Faraggi M, Peretz P, Weinraub D
Int J Radiat Biol Relat Stud Phys Chem Med. 1986 Jun;49(6):951-68. doi: 10.1080/09553008514553181.
Solution properties of the iron-(III) 'picket-fence-like' porphyrin, Fe(III)-alpha,alpha,alpha, beta-tetra-ortho (N-methyl-isonicotinamidophenyl) porphyrin, (Fe(III)PFP) were investigated. These were acid/base properties of the aquo complex with pKa of 3.9 and its aggregation (formation of dimer with K = 1 X 10(-10) dm3 mol-1), complex formation with cyanide ions and 1-methyl imidazole (1-MeIm), spectral properties of the three iron complexes in their ferric and ferrous form and the one-electron reduction potential of these complexes. Knowing these properties, the reaction of the ferric complexes, aquo, dicyano and bis (1-MeIm), with the superoxide radical and other reducing radicals were studied using the pulse radiolysis technique. The second-order reaction rate constant of O2- with the iron (III) aquo complex which governs the catalytic efficiency of the metalloporphyrin upon the disproportionation of the superoxide radical was 7.6 X 10(7) dm3 mol-1 s-1, two orders of magnitude faster when compared to the reaction of each of the other complexes. The reduction by other radicals with all iron (III) complexes had similar second-order rate constants (10(9) to 10(10) dm3 mol-1 s-1). The reduction reaction in all cases produced Fe(II)PEP and no intermediate was found. The oxidation reaction of Fe(II)PEP by O2- was one order of magnitude faster when compared to the reduction of Fe(III)PFP by the same radical. Since the reactivity of O2- toward the three iron (III) porphyrin complexes follows their reduction potentials, it is suggesting the formation of a peroxo Fe(II) porphyrin as an intermediate. The reactions of the Fe(II)PFP complexes with dioxygen were also studied. The aquo complex was found to be first order in O2 and second order in Fe(II)PFP, suggesting the formation of a peroxo Fe(II) porphyrin as an intermediate. The intermediate formation was corroborated by evidence of the rapid CO binding reaction to the aquo complex of Fe(II)PFP. The two other complexes reacted very slowly with O2 as well as with CO.

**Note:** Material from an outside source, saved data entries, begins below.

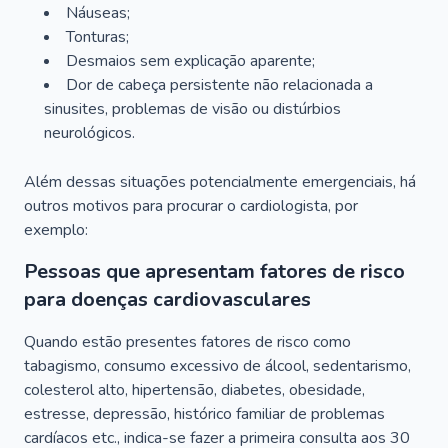
Náuseas;
Tonturas;
Desmaios sem explicação aparente;
Dor de cabeça persistente não relacionada a
sinusites, problemas de visão ou distúrbios
neurológicos.
Além dessas situações potencialmente emergenciais, há
outros motivos para procurar o cardiologista, por
exemplo:
Pessoas que apresentam fatores de risco
para doenças cardiovasculares
Quando estão presentes fatores de risco como
tabagismo, consumo excessivo de álcool, sedentarismo,
colesterol alto, hipertensão, diabetes, obesidade,
estresse, depressão, histórico familiar de problemas
cardíacos etc., indica-se fazer a primeira consulta aos 30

研究了铁(III)“栅栏状”卟啉,即Fe(III)-α,α,α,β-四邻(N-甲基异烟酰胺基苯基)卟啉(Fe(III)PFP)的溶液性质。这些性质包括水合配合物的酸碱性质(pKa为3.9)及其聚集情况(形成二聚体,K = 1×10⁻¹⁰ dm³ mol⁻¹)、与氰离子和1-甲基咪唑(1-MeIm)形成配合物的情况、三种铁配合物在其铁离子和亚铁离子形式下的光谱性质以及这些配合物的单电子还原电位。了解这些性质后,使用脉冲辐解技术研究了铁离子配合物、水合配合物、二氰配合物和双(1-MeIm)配合物与超氧自由基及其他还原自由基的反应。超氧阴离子与铁(III)水合配合物的二级反应速率常数决定了金属卟啉对超氧自由基歧化反应的催化效率,为7.6×10⁷ dm³ mol⁻¹ s⁻¹),与其他每种配合物的反应相比快两个数量级。其他自由基与所有铁(III)配合物的还原反应具有相似的二级速率常数(10⁹至10¹⁰ dm³ mol⁻¹ s⁻¹)。在所有情况下,还原反应均生成Fe(II)PEP,未发现中间体。超氧阴离子对Fe(II)PEP的氧化反应比同一自由基对Fe(III)PFP的还原反应快一个数量级。由于超氧阴离子对三种铁(III)卟啉配合物的反应活性遵循它们的还原电位,这表明形成了过氧Fe(II)卟啉作为中间体。还研究了Fe(II)PFP配合物与氧气的反应。发现水合配合物对氧气为一级反应,对Fe(II)PFP为二级反应,这表明形成了过氧Fe(II)卟啉作为中间体。Fe(II)PFP水合配合物与一氧化碳的快速结合反应的证据证实了中间体的形成。另外两种配合物与氧气以及与一氧化碳的反应都非常缓慢。